Fed is Best: Why I Chose Formula over Breastfeeding
“Breastfeeding is best for babies.” This is what the side of my Enfamil A+ baby formula container preaches.
Nowadays, in North America, the main message is that we should breastfeed our babies. Articles like this one abound, telling us that breastmilk is superior to fortified formula products.
But what about our parents’ generation, where many were formula-fed? Most of my partner’s family were raised on formula, and they are all very smart, successful, standout people I admire. In fact, in the 21st century, only 42% of parents breastfed their babies, as industrialization required more women to work outside the home. (See A History of Infant Feeding for a very cool history on breastfeeding and formula.)
The thing that these breastfeeding studies fail to examine, is the mother’s mental health and happiness, and the feasibility of “breast is best” in our modern society, where women are also taught that we should aspire to work full-time as well.
For a long time, I was really reluctant to have a baby, and it was partly due to the breastfeeding narrative. I associated having a baby with needing to breastfeed, and for whatever reason, I just couldn’t see myself doing that. I had my own career goals, as a business school graduate who came in Sheryl Sandberg’s Lean In era, and with an expectation to breastfeed for the first two years of a baby’s life, how was I supposed to do all of that, without giving up my existing ambitions? It was actually my partner Julien’s idea to formula-feed, and it was the key suggestion that washed away my hesitations to finally have a kid.
Suddenly I could picture my life, and everything seemed much more attainable. I wanted to have a more well-rounded life, with a mix of career and family, and the plan to formula-feed would empower Julien to have an equal role in our baby’s caregiving and upbringing. I loved envisioning Julien feeding our baby too, and the idea that we could both have that bonding experience.
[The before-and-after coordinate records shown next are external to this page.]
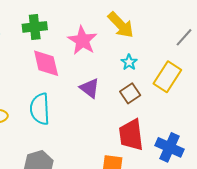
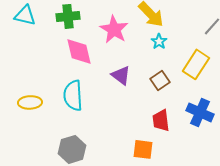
cyan star: (129, 62) -> (159, 41), moved
red trapezoid: (131, 135) -> (161, 120), size x0.7
blue cross: (169, 147) -> (200, 112), moved

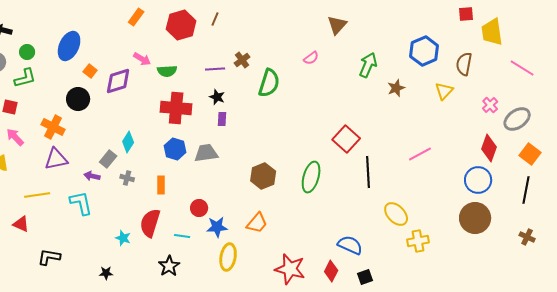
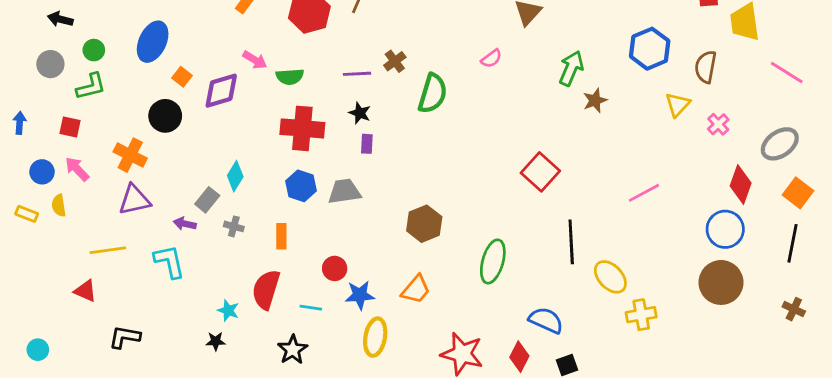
brown star: (396, 88) -> (595, 100), moved
pink cross: (490, 105) -> (718, 124), moved
black line: (368, 172) -> (571, 242), moved
green ellipse: (311, 177) -> (493, 261), moved
black star: (106, 273) -> (216, 341), moved

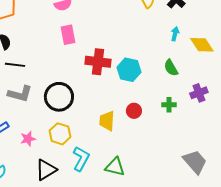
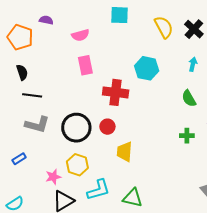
cyan hexagon: (129, 70) -> (147, 68), moved
red circle: (134, 111) -> (107, 127), moved
pink star: (28, 139) -> (53, 177), moved
cyan L-shape: (81, 159) -> (98, 190), turned 45

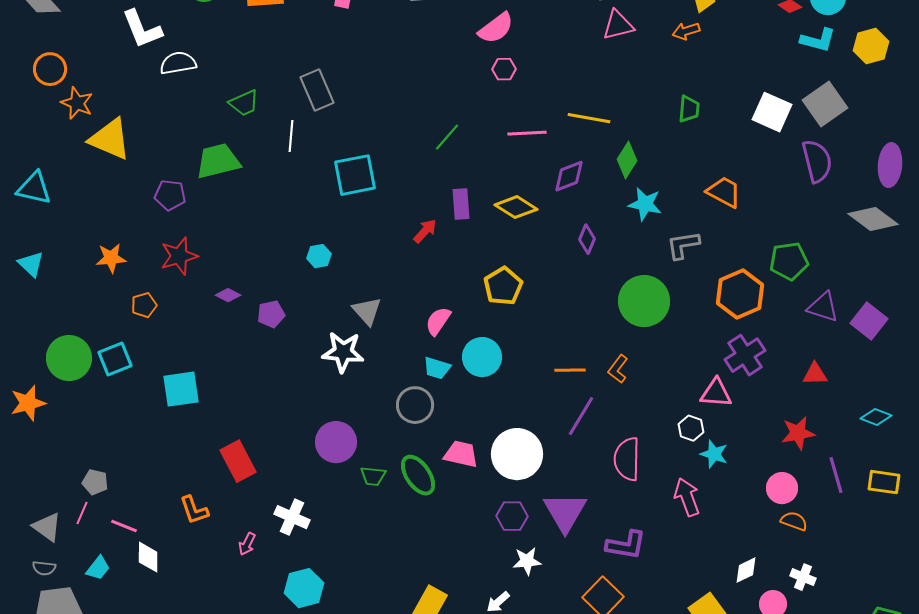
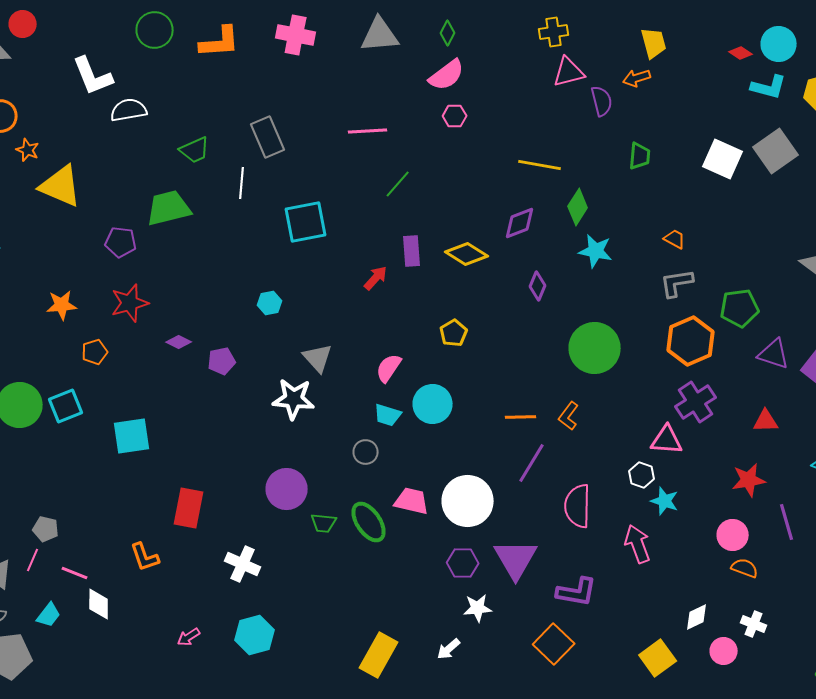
orange star: (77, 103) -> (28, 150), size x0.7
pink line: (527, 133) -> (368, 131), moved
purple semicircle: (817, 161) -> (602, 101), moved, size x0.7
orange trapezoid: (724, 192) -> (675, 239), size x0.6
gray L-shape: (683, 245) -> (677, 283), moved
yellow pentagon: (503, 286) -> (454, 333), size x0.7
gray circle: (415, 405) -> (366, 452), size x0.7
red rectangle: (238, 461) -> (189, 508), turned 39
pink arrow: (247, 544) -> (189, 637), moved, turned 30

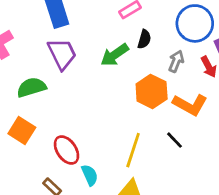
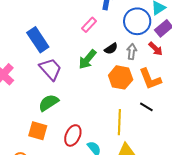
black semicircle: (144, 39) -> (111, 49), moved, turned 56
green semicircle: (31, 87) -> (49, 103), moved
orange L-shape: (190, 105) -> (150, 79), turned 55
red ellipse: (67, 150) -> (73, 135), turned 75

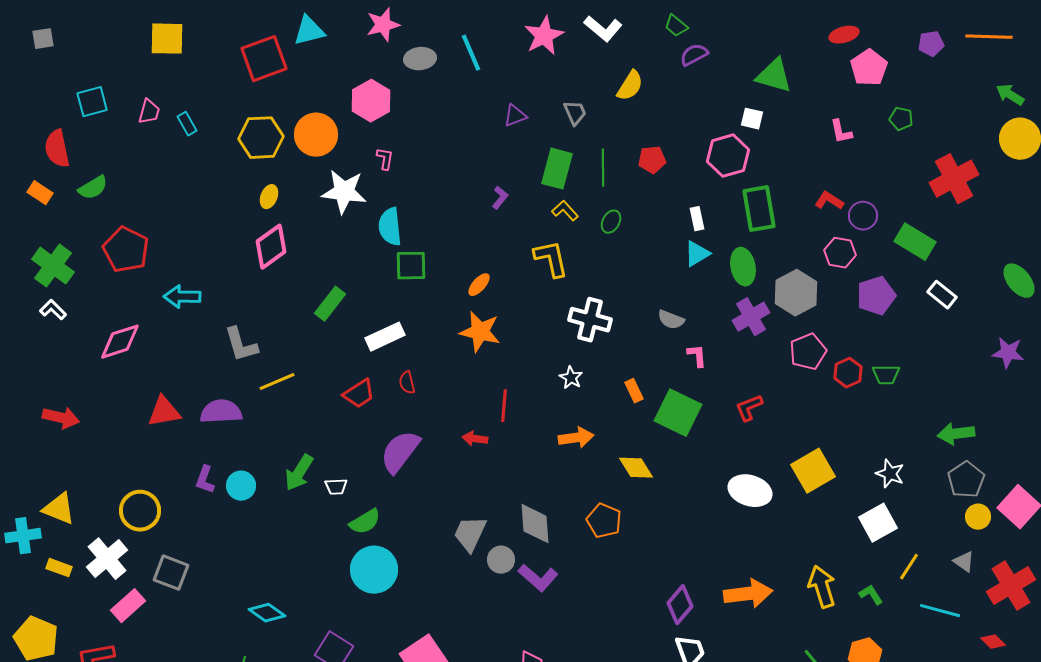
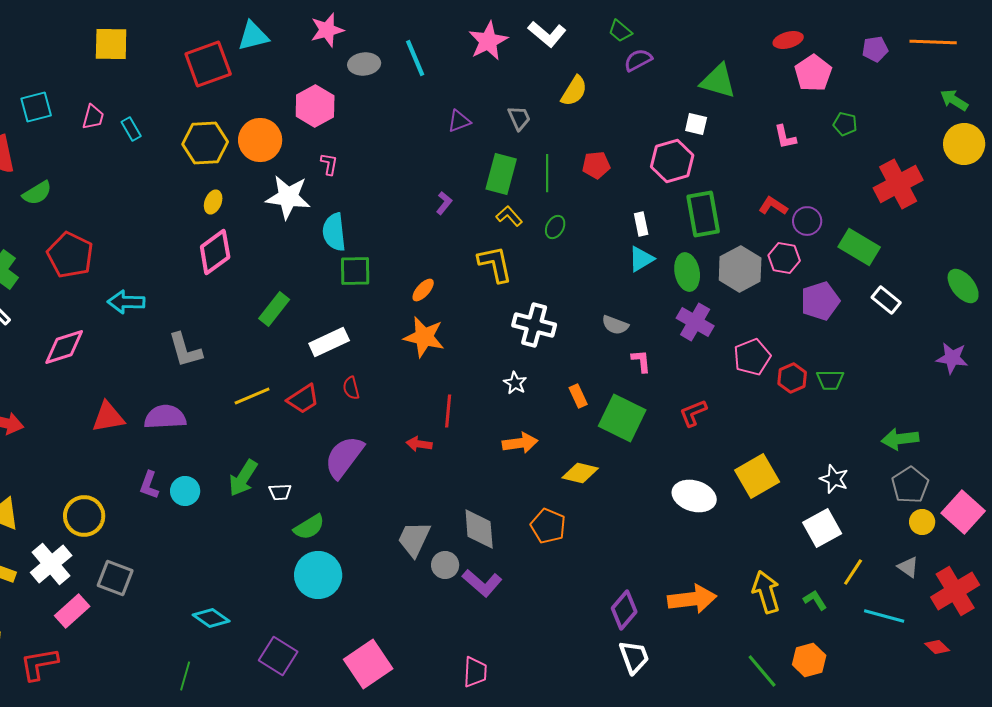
gray hexagon: (796, 293) -> (740, 269), moved
purple cross: (751, 317) -> (695, 322), turned -30
yellow line: (277, 382) -> (252, 396), moved
yellow diamond: (636, 468) -> (580, 473), turned -45

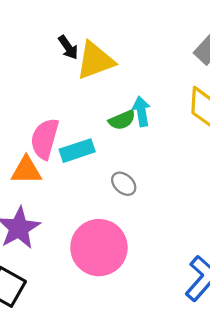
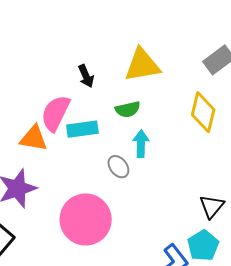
black arrow: (68, 47) -> (86, 76), moved
yellow triangle: (95, 61) -> (142, 65), moved
cyan arrow: (141, 111) -> (141, 144), moved

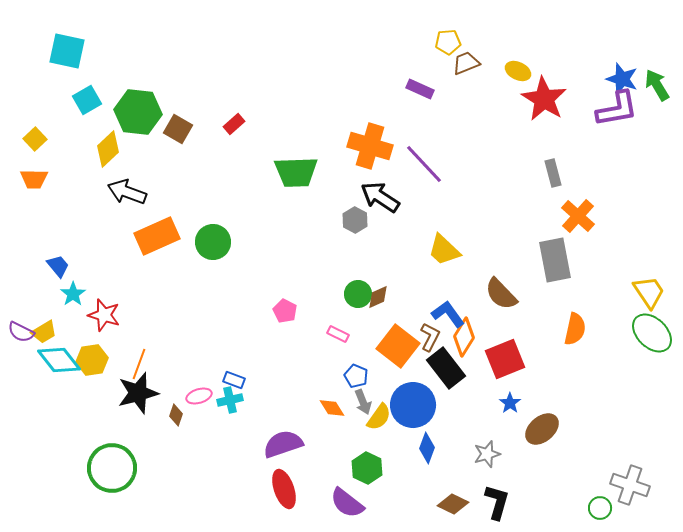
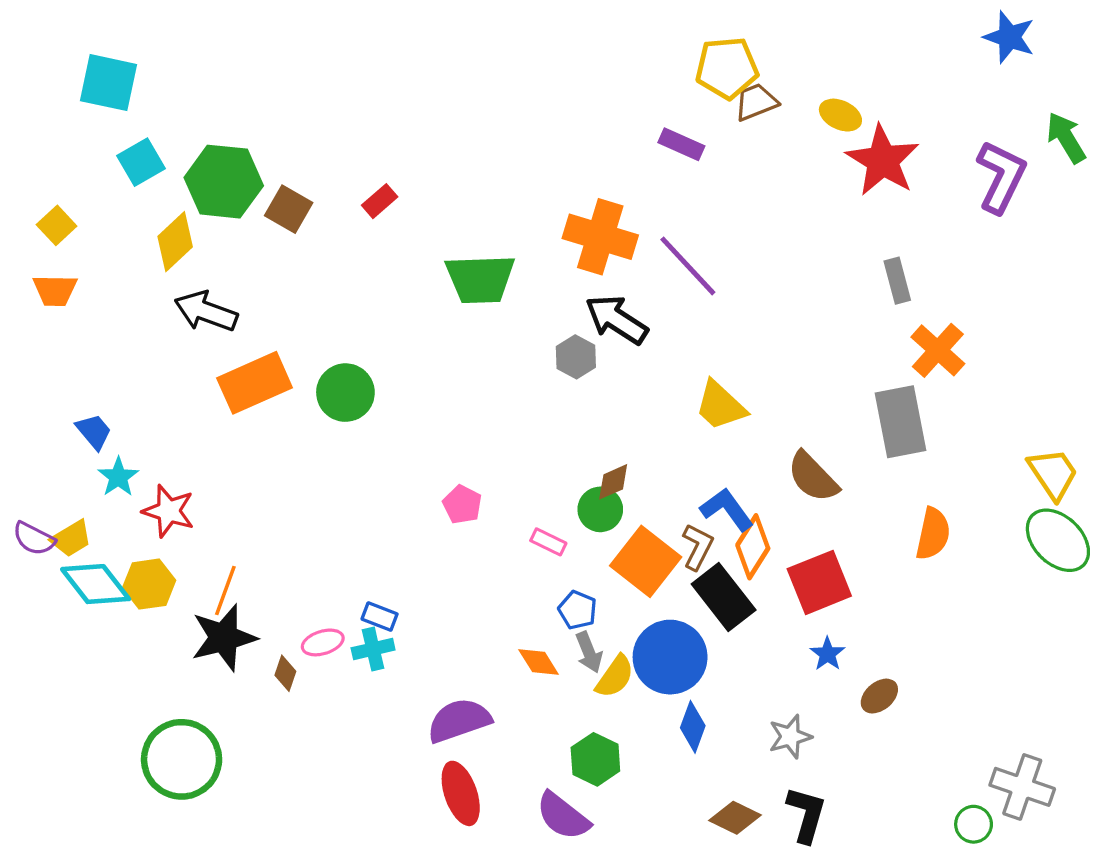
yellow pentagon: (448, 42) -> (727, 68), size x1.5
blue star: (622, 79) -> (1009, 37), moved
purple L-shape: (617, 109) -> (1001, 177), turned -54
green circle: (358, 294) -> (600, 509), moved
brown ellipse: (542, 429) -> (879, 696), size x0.7

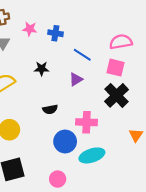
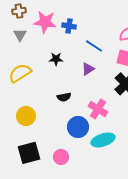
pink star: (30, 29) -> (45, 22), size x1.6
pink cross: (87, 122) -> (98, 109), turned 30
pink circle: (58, 179) -> (61, 157), moved

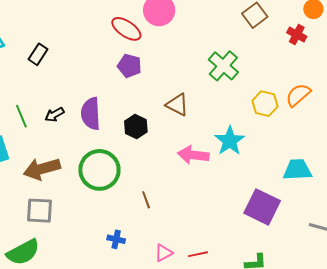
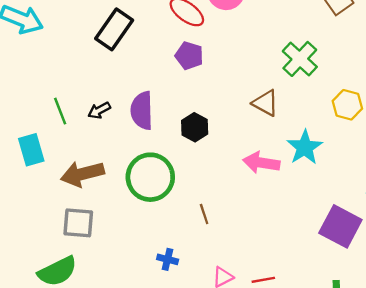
black rectangle: (38, 54) -> (114, 29), moved, size x1.6
brown triangle: (177, 105) -> (265, 103), moved

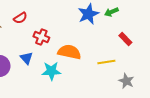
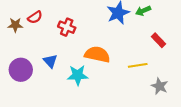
red semicircle: (20, 18) -> (35, 17), moved
red cross: (41, 37) -> (67, 27), moved

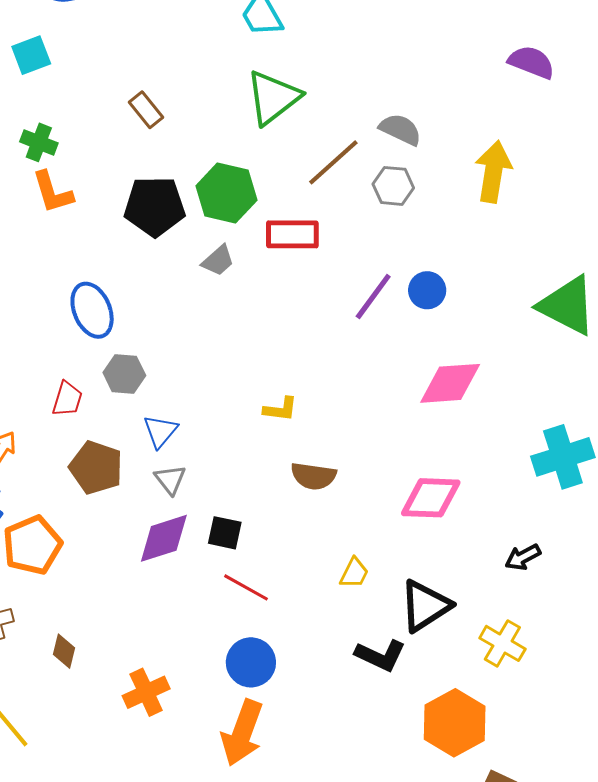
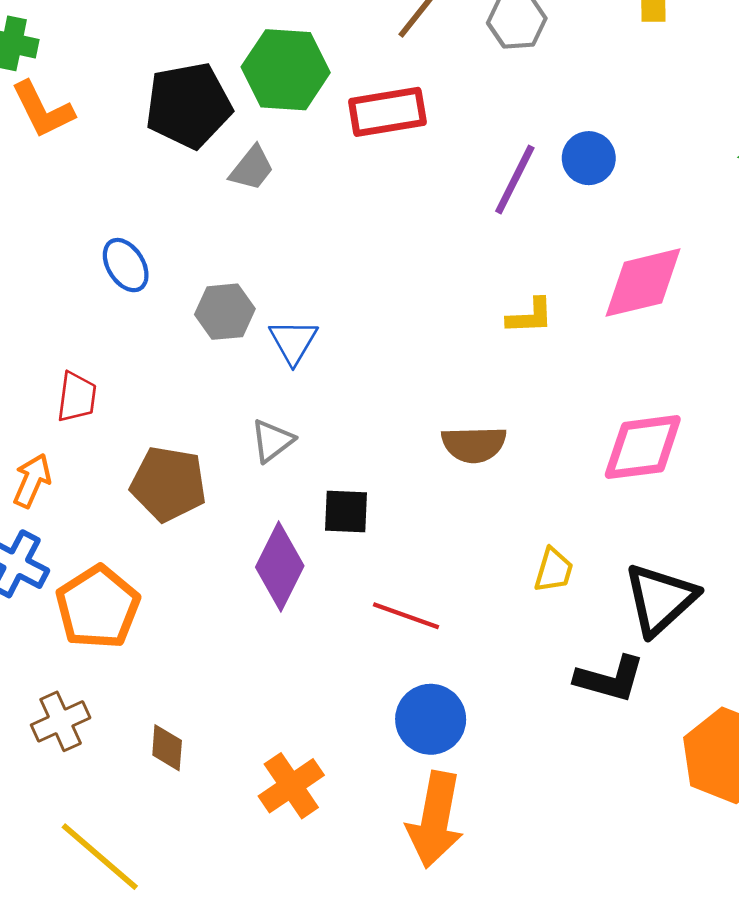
gray trapezoid: (218, 261) -> (252, 168), moved
blue ellipse: (92, 310) -> (126, 265), size x0.7
gray hexagon: (124, 374) -> (225, 312), moved
red trapezoid: (67, 399) -> (77, 397), moved
yellow L-shape: (280, 409) -> (530, 316), moved
blue triangle: (160, 431) -> (293, 342), moved
gray triangle: (170, 480) -> (272, 441), moved, turned 40
black square: (225, 533) -> (346, 512), moved
purple diamond: (164, 538) -> (280, 567), turned -36

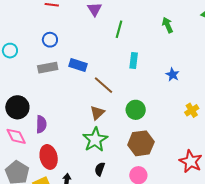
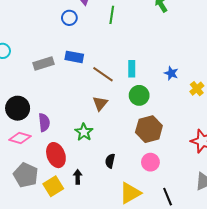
blue circle: (50, 40) -> (69, 18), moved
cyan rectangle: (134, 60) -> (132, 69), moved
blue star: (173, 75) -> (171, 73), moved
pink diamond: (16, 136) -> (20, 138), turned -40
green star: (95, 140) -> (84, 132), moved, size x0.7

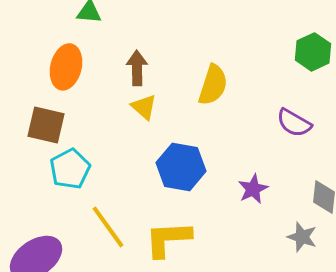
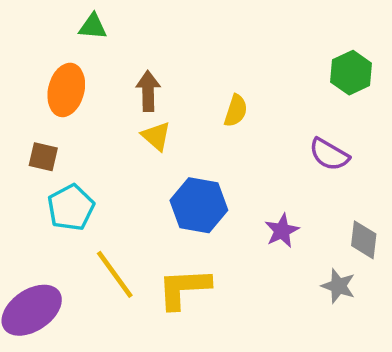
yellow semicircle: (213, 85) -> (236, 111), size x0.7
brown square: (46, 125) -> (43, 157), size x0.7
The more we finalized that decision, the more I was at ease, happy and confident that we were just doing what worked best for us.
When I did become pregnant, I was initially really anxious by the overwhelming amount of rules and restrictions placed on me: no salami, no coffee, no interesting cheeses, no sushi, no wine, no beer, no prepared salads, not too much tuna, not too much exercise, not too much heat… I felt crushed by them at the beginning, until I looked at the relative dangers and stats myself, and drew my own lines in the sand: one caffeinated coffee + many decafs would be fine, occasional sashimi and tuna and salami wouldn’t kill us, and when in Italy, I was going to eat the interesting cheeses… and maybe have one glass of wine in our incredible rifugio in the Italian Dolomites at 3,000m!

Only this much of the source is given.